Below are some records; output exactly the lines from the line with "Identify the location of Nhân" to the line with "Image resolution: width=1440", both ends kept, and nothing more.
○ ○ ○
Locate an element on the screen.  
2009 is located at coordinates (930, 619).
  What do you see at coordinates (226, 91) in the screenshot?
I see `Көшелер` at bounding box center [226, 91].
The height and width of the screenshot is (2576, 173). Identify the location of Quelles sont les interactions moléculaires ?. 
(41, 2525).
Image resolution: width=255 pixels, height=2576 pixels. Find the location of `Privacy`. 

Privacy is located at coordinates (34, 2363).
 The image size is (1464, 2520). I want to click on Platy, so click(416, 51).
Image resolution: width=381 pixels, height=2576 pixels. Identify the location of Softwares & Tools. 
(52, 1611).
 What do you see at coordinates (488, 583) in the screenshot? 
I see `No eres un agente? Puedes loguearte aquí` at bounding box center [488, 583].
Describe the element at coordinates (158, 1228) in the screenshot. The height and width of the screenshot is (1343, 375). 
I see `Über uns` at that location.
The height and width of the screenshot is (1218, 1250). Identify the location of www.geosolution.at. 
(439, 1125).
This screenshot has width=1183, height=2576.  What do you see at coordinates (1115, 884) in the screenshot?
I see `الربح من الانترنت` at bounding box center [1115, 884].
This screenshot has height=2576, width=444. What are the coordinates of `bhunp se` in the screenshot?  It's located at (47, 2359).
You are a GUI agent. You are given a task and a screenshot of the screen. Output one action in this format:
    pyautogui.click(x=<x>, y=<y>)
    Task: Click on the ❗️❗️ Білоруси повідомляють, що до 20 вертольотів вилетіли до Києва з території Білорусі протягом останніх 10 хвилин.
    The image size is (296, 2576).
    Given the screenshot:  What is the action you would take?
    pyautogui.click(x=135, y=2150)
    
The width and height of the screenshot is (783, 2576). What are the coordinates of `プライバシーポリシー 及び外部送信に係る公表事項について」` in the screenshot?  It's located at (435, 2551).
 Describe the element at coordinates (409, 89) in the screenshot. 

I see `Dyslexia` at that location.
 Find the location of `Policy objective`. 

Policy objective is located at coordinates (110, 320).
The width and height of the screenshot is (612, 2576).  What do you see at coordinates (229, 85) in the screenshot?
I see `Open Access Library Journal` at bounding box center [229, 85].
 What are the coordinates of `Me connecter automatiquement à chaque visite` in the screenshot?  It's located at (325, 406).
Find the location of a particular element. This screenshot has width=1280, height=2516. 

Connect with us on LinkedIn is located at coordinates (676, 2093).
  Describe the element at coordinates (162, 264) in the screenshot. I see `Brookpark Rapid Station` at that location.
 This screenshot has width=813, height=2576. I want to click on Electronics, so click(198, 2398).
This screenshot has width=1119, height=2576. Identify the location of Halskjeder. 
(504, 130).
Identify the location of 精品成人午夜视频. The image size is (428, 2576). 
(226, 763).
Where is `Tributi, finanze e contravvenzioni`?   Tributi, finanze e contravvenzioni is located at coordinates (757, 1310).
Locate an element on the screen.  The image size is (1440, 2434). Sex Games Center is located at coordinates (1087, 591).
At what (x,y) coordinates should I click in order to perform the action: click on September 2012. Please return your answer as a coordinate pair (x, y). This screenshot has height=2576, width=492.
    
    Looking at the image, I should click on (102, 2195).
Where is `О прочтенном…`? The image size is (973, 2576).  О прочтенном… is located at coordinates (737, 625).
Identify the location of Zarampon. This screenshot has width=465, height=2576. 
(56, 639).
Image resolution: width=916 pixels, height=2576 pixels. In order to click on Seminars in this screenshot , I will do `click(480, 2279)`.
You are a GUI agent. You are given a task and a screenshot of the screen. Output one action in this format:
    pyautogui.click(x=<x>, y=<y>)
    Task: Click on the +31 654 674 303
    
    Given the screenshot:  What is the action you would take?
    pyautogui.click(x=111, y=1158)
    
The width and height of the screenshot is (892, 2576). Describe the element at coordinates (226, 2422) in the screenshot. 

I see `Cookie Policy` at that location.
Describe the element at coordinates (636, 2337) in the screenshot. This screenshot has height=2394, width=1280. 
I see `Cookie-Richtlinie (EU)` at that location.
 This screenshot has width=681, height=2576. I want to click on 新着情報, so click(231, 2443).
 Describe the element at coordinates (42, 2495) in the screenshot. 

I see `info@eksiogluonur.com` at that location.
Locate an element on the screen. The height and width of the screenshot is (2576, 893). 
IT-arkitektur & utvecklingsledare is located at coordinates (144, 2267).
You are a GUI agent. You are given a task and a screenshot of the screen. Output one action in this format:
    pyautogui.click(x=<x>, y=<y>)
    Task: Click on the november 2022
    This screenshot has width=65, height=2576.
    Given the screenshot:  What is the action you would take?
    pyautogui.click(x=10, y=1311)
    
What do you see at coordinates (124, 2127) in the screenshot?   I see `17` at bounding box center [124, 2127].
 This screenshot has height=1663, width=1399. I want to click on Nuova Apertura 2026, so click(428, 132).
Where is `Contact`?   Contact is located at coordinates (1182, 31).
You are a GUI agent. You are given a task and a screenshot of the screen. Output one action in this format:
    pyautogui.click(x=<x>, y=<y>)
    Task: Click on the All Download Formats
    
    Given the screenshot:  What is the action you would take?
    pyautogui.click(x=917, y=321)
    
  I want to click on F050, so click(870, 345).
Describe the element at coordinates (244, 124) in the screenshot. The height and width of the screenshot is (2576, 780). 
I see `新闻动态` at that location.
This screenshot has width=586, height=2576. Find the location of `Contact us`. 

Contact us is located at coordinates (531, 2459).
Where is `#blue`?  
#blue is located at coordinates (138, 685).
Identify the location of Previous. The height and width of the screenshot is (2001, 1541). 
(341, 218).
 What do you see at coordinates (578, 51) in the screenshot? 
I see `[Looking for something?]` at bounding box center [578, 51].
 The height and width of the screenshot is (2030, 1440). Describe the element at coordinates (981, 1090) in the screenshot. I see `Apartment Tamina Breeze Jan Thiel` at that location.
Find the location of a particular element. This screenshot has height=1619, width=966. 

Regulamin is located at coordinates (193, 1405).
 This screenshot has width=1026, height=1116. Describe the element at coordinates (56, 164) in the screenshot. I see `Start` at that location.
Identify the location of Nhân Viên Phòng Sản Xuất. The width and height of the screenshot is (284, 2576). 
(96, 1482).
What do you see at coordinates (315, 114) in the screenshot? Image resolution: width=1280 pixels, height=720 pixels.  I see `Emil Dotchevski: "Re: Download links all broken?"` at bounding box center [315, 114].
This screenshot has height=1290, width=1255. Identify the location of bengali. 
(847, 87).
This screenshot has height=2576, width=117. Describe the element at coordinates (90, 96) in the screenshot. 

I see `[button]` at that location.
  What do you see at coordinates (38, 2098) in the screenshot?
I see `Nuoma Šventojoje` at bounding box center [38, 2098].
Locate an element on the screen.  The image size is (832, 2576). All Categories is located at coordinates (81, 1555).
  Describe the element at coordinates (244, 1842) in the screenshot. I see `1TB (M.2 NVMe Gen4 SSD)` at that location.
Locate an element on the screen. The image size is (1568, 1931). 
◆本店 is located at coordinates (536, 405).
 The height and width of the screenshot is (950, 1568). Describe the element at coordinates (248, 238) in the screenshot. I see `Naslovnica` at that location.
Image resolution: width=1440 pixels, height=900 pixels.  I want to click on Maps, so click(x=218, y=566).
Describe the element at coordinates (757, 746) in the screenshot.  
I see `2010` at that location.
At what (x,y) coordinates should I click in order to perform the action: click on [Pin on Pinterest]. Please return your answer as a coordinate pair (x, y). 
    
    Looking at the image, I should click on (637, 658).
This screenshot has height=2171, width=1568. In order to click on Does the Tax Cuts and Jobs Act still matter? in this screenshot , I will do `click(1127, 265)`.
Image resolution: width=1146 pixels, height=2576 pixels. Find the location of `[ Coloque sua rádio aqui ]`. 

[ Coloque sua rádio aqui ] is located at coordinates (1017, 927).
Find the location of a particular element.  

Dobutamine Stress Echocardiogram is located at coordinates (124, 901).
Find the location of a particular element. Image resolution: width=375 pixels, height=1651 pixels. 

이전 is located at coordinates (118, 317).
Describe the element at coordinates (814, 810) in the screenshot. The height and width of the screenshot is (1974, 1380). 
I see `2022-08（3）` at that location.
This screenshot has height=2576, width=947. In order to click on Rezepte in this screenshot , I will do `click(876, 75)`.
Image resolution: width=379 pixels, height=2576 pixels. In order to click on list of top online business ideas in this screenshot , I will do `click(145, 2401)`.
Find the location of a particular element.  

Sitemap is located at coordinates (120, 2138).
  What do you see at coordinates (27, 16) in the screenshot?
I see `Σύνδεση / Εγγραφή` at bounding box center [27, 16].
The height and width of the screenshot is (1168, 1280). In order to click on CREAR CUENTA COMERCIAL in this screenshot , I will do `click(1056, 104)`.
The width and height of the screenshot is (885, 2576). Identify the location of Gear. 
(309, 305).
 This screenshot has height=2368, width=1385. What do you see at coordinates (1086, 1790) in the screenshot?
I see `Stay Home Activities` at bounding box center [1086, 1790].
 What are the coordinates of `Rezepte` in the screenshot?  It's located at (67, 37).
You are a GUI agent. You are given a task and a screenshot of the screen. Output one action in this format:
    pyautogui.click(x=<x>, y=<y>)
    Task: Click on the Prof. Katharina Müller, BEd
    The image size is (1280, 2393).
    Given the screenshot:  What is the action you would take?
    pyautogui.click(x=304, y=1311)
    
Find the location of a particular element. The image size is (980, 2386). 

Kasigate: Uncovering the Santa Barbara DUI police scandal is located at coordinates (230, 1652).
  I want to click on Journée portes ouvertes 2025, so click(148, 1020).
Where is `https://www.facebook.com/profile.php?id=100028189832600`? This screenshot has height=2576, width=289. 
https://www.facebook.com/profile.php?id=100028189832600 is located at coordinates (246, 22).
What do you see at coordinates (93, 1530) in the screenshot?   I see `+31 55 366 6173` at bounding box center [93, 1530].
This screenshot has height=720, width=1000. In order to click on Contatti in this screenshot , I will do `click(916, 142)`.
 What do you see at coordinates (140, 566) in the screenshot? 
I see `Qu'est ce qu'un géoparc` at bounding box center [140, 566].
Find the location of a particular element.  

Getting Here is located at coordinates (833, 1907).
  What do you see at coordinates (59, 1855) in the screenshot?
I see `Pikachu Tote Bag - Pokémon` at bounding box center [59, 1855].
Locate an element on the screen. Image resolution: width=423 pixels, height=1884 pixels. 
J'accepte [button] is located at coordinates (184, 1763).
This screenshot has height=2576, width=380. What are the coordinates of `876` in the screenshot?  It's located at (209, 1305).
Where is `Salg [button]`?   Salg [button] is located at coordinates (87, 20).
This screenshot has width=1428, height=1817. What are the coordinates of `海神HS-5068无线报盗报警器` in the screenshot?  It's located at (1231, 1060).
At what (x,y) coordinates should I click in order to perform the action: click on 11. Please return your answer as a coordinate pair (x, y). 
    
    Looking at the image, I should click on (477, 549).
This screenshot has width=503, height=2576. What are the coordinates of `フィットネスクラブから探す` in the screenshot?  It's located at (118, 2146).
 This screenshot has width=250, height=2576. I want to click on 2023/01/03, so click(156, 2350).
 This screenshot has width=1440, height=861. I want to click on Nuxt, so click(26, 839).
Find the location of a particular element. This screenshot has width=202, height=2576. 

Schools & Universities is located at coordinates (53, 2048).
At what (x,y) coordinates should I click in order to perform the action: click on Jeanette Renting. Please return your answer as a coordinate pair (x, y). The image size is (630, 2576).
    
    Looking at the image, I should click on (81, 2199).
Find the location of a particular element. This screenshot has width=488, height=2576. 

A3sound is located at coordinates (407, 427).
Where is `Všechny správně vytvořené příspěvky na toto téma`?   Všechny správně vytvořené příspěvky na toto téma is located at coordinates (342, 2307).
○ ○ ○
■ **FINISHED EXERCISE**:
Identify the location of Nhân Viên Phòng Sản Xuất. The width and height of the screenshot is (284, 2576). 
(96, 1482).
What do you see at coordinates (315, 114) in the screenshot? Image resolution: width=1280 pixels, height=720 pixels.  I see `Emil Dotchevski: "Re: Download links all broken?"` at bounding box center [315, 114].
This screenshot has height=1290, width=1255. Identify the location of bengali. 
(847, 87).
This screenshot has height=2576, width=117. Describe the element at coordinates (90, 96) in the screenshot. 

I see `[button]` at that location.
  What do you see at coordinates (38, 2098) in the screenshot?
I see `Nuoma Šventojoje` at bounding box center [38, 2098].
Locate an element on the screen.  The image size is (832, 2576). All Categories is located at coordinates (81, 1555).
  Describe the element at coordinates (244, 1842) in the screenshot. I see `1TB (M.2 NVMe Gen4 SSD)` at that location.
Locate an element on the screen. The image size is (1568, 1931). 
◆本店 is located at coordinates (536, 405).
 The height and width of the screenshot is (950, 1568). Describe the element at coordinates (248, 238) in the screenshot. I see `Naslovnica` at that location.
Image resolution: width=1440 pixels, height=900 pixels.  I want to click on Maps, so click(x=218, y=566).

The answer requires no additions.